BBC Documentary 20th Nov 9pm

Britain’s Nuclear Bomb Scandal: Our Story

This documentary is the end product of a lot of hard work, long hours and a lot of dedication by a dedicated group of people. My involvement started after I was contacted by fellow descendant Steve Purse who had met with a producer named Simon Rawles who wanted to make a taster tape to see if anyone would commission the documentary. Steve, his mum Jacqui and I travelled to Worcester and told our stories, which is never easy.

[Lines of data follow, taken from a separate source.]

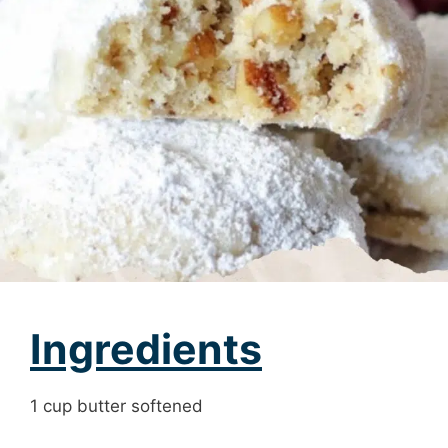
Ingredients
1 cup butter softened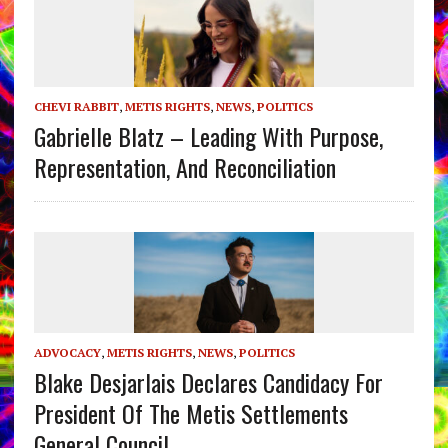
CHEVI RABBIT
,
METIS RIGHTS
,
NEWS
,
POLITICS
Gabrielle Blatz – Leading With Purpose,
Representation, And Reconciliation
ADVOCACY
,
METIS RIGHTS
,
NEWS
,
POLITICS
Blake Desjarlais Declares Candidacy For
President Of The Metis Settlements
General Council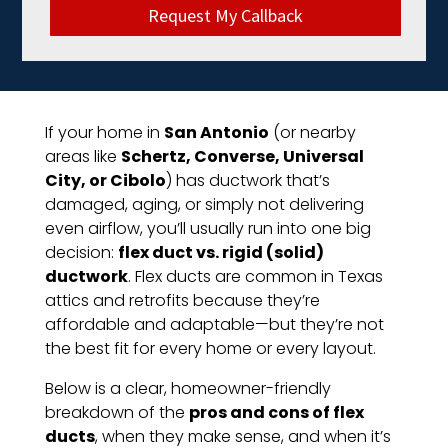
Request My Callback
If your home in
San Antonio
(or nearby
areas like
Schertz, Converse, Universal
City, or Cibolo
) has ductwork that’s
damaged, aging, or simply not delivering
even airflow, you’ll usually run into one big
decision:
flex duct vs. rigid (solid)
ductwork
. Flex ducts are common in Texas
attics and retrofits because they’re
affordable and adaptable—but they’re not
the best fit for every home or every layout.
Below is a clear, homeowner-friendly
breakdown of the
pros and cons of flex
ducts
, when they make sense, and when it’s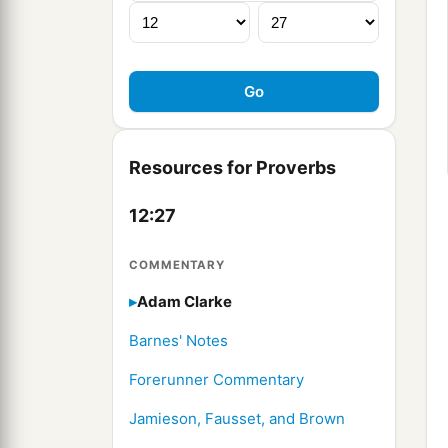
Resources for Proverbs
12:27
COMMENTARY
Adam Clarke
Barnes' Notes
Forerunner Commentary
Jamieson, Fausset, and Brown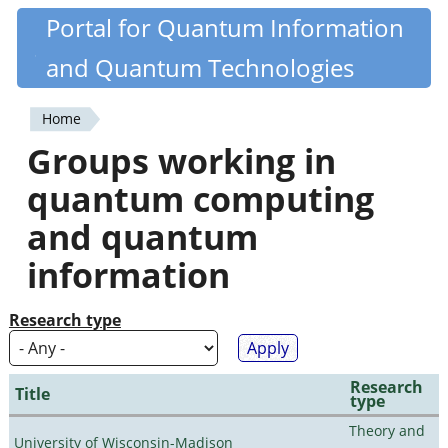
Skip
Portal for Quantum Information
Quantiki
to
and Quantum Technologies
main
content
Home
You
Groups working in
are
quantum computing
here
and quantum
information
Research type
Research
Title
type
Theory and
University of Wisconsin-Madison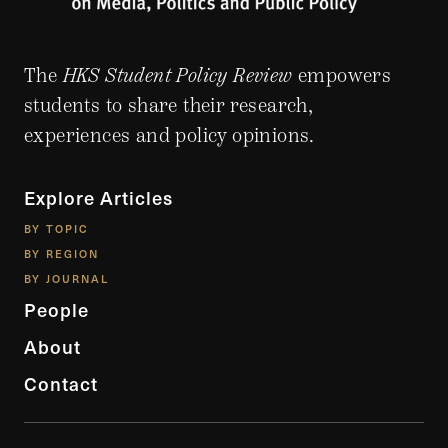
The
HKS Student Policy Review
empowers
students to share their research,
experiences and policy opinions.
Explore Articles
BY TOPIC
BY REGION
BY JOURNAL
People
About
Contact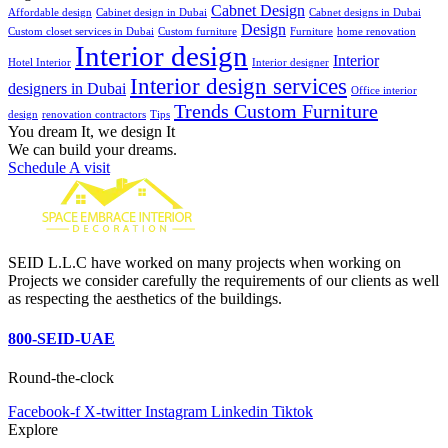
Cabnet Design
Affordable design
Cabinet design in Dubai
Cabnet designs in Dubai
Design
Custom closet services in Dubai
Custom furniture
Furniture
home renovation
Interior design
Interior
Hotel Interior
Interior designer
Interior design services
designers in Dubai
Office interior
Trends Custom Furniture
design
renovation contractors
Tips
You dream It, we design It
We can build your dreams.
Schedule A visit
SEID L.L.C have worked on many projects when working on
Projects we consider carefully the requirements of our clients as well
as respecting the aesthetics of the buildings.
800-SEID-UAE
Round-the-clock
Facebook-f
X-twitter
Instagram
Linkedin
Tiktok
Explore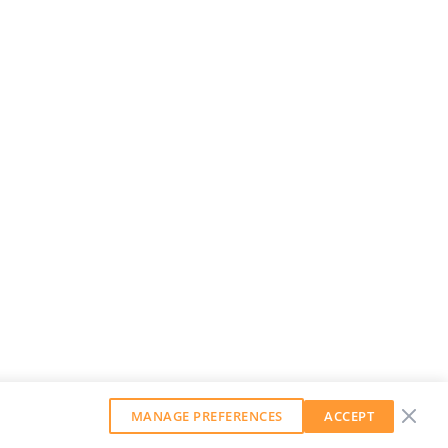
MANAGE PREFERENCES
ACCEPT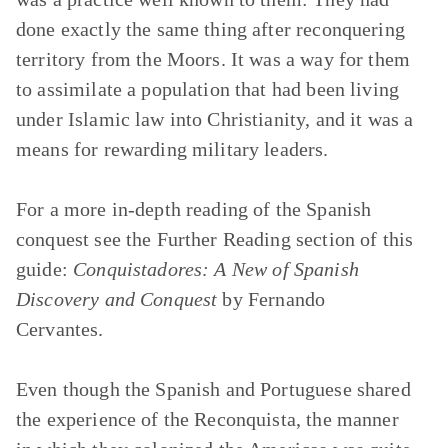
done exactly the same thing after reconquering
territory from the Moors. It was a way for them
to assimilate a population that had been living
under Islamic law into Christianity, and it was a
means for rewarding military leaders.
For a more in-depth reading of the Spanish
conquest see the Further Reading section of this
guide:
Conquistadores: A New of Spanish
Discovery and Conquest
by Fernando
Cervantes.
Even though the Spanish and Portuguese shared
the experience of the Reconquista, the manner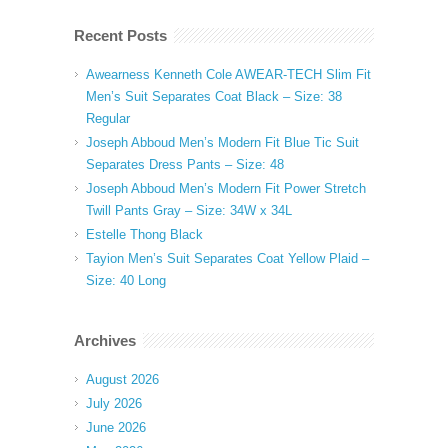
Recent Posts
Awearness Kenneth Cole AWEAR-TECH Slim Fit
Men’s Suit Separates Coat Black – Size: 38
Regular
Joseph Abboud Men’s Modern Fit Blue Tic Suit
Separates Dress Pants – Size: 48
Joseph Abboud Men’s Modern Fit Power Stretch
Twill Pants Gray – Size: 34W x 34L
Estelle Thong Black
Tayion Men’s Suit Separates Coat Yellow Plaid –
Size: 40 Long
Archives
August 2026
July 2026
June 2026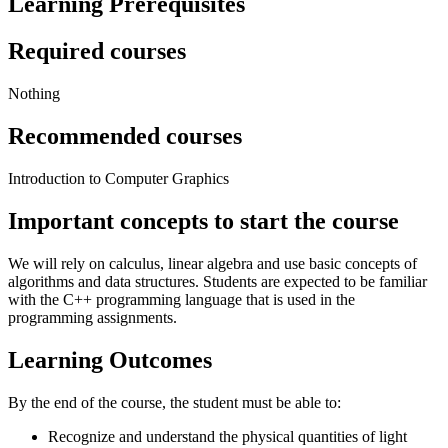
Learning Prerequisites
Required courses
Nothing
Recommended courses
Introduction to Computer Graphics
Important concepts to start the course
We will rely on calculus, linear algebra and use basic concepts of
algorithms and data structures. Students are expected to be familiar
with the C++ programming language that is used in the
programming assignments.
Learning Outcomes
By the end of the course, the student must be able to:
Recognize and understand the physical quantities of light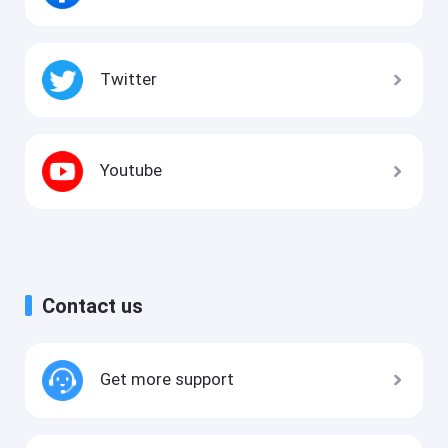
Twitter
Youtube
Contact us
Get more support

Simon worked his magic and a commission was given by the BBC to Simon and Hardcash productions. Contractual negotiations started and Susie Boniface became the Special Advisor for the documentary. This was not an easy process, contracts are hard to negotiate, but with determination and a group effort, they were agreed and the production started. I am a tough negotiator, but the group stood with me which meant we had a powerful voice.


A tough deadline was set, November 2024, the contract negotiations had overrun and Simon was up against it. He had to perform many interviews, both in the UK and Australia and try to fit 72 years of injustice into 60 minutes. It is impossible, we would need many many episodes and many series to tell the full story.


The commissioning editor at the BBC fought for longer and the documentary was extended to 75 minutes to accommodate material that just could not end up on the cutting room floor. The team at Hardcash worked hard to meet the deadline and a special preview was setup for the 8th of November at Selfridges for the press and contributors to see the full documentary to prepare articles and publicity for the transmission on the 20th. This was all embargoed until the 12th of November.


I watched via a remote link from home due to being unable to attend in person, but Susan Mussselwhite represented LABRATS. The film is emotional, it is powerful, but the LABRATS Directors and myself were not happy with some parts of the documentary.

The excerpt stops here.